0

We want to mount external storage that has been provided to us. We use something like the following in our /etc/fstab file on Ubuntu 18.04.

//external/storage /mounting/point cifs noperm,cred=/home/user/.smbcredentials,domain=WORK,iocharset=utf8,vers=3.0,sec=ntlmv2i,uid=user,gid=WORKGROUP,dir_mode=0770,file_mode=0770 0 0

And .smbcredentials

user=user
password=pass

Unfortunately we are running into mounting issues where the shares sometimes become inaccessible. Strangely enough, we could access it with smbclient and even mount on other OS's (MacOS, Windows). After asking for feedback from the storage's sysadmin, we were told that this is caused by the nature of how the datacenter is set up: the IPs can change dynamically. We were also told that this is not a problem for Windows or MacOS, but that on Linux this causes far-reaching problems because the IP of the remote storage is cached.
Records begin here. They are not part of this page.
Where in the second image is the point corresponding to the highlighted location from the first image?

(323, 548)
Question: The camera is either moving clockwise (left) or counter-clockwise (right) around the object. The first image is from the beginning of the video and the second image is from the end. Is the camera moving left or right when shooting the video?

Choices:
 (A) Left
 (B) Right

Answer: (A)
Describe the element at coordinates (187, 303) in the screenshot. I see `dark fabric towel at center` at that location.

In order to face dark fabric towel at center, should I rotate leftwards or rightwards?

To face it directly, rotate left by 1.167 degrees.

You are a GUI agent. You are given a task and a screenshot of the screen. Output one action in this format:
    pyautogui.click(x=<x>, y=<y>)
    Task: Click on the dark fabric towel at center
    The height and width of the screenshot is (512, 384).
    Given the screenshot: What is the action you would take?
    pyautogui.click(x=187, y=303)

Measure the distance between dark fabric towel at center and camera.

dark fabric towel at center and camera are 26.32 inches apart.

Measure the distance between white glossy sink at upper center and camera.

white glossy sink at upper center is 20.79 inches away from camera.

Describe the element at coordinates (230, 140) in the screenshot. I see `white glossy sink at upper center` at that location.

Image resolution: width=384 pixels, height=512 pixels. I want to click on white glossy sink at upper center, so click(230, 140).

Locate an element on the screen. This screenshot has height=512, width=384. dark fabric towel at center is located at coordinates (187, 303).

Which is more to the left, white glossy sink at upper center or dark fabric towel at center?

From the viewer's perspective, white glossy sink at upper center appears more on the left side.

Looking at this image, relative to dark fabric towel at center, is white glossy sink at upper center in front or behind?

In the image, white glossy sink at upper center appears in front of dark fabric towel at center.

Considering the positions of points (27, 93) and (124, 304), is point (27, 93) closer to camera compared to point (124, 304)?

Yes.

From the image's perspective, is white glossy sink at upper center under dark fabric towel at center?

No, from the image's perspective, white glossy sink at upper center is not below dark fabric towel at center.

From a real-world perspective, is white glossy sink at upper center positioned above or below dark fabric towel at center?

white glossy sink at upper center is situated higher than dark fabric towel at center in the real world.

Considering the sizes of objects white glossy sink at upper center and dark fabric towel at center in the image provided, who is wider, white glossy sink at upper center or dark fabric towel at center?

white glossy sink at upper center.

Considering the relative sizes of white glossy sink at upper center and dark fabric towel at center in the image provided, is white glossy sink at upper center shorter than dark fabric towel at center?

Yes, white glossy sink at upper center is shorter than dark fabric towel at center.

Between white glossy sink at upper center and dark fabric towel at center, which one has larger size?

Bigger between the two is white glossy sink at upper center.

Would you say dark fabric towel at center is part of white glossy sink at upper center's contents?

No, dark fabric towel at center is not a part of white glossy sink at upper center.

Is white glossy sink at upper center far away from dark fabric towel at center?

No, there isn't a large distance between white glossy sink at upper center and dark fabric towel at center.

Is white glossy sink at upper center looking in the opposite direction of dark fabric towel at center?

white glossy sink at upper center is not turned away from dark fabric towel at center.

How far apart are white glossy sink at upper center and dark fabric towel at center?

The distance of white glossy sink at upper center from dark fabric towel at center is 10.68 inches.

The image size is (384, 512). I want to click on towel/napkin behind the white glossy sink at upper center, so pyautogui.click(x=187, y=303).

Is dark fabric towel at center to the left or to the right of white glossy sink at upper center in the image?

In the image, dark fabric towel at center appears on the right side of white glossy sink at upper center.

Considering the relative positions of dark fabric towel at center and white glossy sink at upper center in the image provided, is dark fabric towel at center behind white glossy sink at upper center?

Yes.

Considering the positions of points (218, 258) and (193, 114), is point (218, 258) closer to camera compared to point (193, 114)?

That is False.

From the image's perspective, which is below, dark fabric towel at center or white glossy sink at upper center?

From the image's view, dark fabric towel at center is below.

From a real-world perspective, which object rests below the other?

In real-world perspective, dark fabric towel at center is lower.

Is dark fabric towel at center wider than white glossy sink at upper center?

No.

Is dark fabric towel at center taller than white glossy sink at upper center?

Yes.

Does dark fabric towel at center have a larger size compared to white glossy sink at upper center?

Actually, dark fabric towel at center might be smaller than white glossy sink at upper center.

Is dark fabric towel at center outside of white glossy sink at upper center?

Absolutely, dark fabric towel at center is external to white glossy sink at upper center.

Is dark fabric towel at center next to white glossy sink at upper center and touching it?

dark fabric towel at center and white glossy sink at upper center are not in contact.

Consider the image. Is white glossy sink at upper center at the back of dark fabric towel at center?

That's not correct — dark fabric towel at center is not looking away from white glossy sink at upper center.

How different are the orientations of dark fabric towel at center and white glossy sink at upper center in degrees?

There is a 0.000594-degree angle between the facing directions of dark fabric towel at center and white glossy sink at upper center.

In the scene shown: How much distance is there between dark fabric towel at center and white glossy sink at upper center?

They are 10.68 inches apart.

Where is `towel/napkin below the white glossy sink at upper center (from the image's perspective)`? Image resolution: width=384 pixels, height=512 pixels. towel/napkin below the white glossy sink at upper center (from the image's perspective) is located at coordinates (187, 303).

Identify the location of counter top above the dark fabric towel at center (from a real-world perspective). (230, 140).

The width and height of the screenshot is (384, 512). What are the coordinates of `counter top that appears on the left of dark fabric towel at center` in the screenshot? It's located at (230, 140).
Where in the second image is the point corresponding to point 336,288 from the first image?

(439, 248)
Thus, if the IP of its host changes, the share cannot be found anymore on the client because the cached IP is incorrect.

My question then is: how do we deal with our set up? We were recommended to only access the shares when we need them with smbclient but never actually mounting them. I definitely do not want to go this direction because we use that remote storage as the data storage for running program tasks. So it should be available at all times. Idally, I am looking for a way to disable the IP caching all together but other suggestions are welcome, too. At the moment my eye is on autofs, though I have no experience with it and I am not sure whether it also caches the IP of the shares it should connect to.

PS: it's also odd to me that - if the analysis of sysadmin is correct - a share becomes unavailable after the IP change (Host is down) but that unmounting and re-mounting does not work. sudo mount -av just hangs.

(Originally asked over at Ask Ubuntu, but it seems a better fit here.)

  • The IPs of a server can change dynamically?! That is absurd, and it is the problem that first needs to be fixed. It's probably causing all sorts of other issues that people have had to attempt to work around or just live with. – Michael Hampton Jul 30 '20 at 15:14
  • @MichaelHampton Maybe I worded this incorrectly, probably because I am not very knowledgeable about the server stuff. The reason they gave is (I quote/translate): "the backend of the shared storage is dynamic, meaning that the active server of a given storage may change. Also: GNS is ufiler where we work with two sets of IPs which can change freely between frontend servers. And finally: Ctdb also may change IPs but this should only happen every three months or so due to high load (e.g. stuck puppet run)." – Bram Vanroy Jul 30 '20 at 15:25
  • OK, that makes a bit more sense. It still smells a little funny to me, but I'll have to let someone more experienced with such storage comment on it. – Michael Hampton Jul 30 '20 at 15:40
  • @MichaelHampton Thanks. For now I have mounted using autofs with a timeout of 15 mins. The future will show whether that is helpful. I am still open to other or better approaches. – Bram Vanroy Jul 30 '20 at 21:09

1 Answers1

0

If I understand the setup correctly, you refer to your storage host by name and the IP for that hostname changes frequently.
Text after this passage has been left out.